**Data to use:**
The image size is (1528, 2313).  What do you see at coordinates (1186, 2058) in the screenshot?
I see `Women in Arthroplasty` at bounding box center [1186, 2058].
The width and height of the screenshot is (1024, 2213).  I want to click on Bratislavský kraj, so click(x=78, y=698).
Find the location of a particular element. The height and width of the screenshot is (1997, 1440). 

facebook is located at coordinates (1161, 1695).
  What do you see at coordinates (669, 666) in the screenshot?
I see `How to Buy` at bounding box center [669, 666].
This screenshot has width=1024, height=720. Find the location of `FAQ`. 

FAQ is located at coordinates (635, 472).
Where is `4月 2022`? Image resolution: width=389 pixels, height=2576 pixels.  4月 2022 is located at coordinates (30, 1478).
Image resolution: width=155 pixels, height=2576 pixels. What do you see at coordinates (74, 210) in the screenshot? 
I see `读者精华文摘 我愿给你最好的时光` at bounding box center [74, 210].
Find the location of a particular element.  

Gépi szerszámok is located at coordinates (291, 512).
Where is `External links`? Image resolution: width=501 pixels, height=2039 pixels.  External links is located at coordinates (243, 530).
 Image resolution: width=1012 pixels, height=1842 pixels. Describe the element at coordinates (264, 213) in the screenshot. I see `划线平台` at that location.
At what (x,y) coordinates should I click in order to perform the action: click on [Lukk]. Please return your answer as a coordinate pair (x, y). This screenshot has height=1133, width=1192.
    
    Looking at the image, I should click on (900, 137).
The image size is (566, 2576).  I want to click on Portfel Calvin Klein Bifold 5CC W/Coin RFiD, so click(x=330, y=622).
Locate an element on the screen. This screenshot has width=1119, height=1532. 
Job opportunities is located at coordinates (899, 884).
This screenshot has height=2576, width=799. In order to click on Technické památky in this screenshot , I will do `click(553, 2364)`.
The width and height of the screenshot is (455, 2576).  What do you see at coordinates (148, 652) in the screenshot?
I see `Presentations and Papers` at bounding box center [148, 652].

**Task prompt:** Wherever "want" appears in the listing, report the line it is on.

**Response to this exercise:**
The width and height of the screenshot is (1024, 2213).  I want to click on Bratislavský kraj, so click(x=78, y=698).
The image size is (566, 2576).  I want to click on Portfel Calvin Klein Bifold 5CC W/Coin RFiD, so click(x=330, y=622).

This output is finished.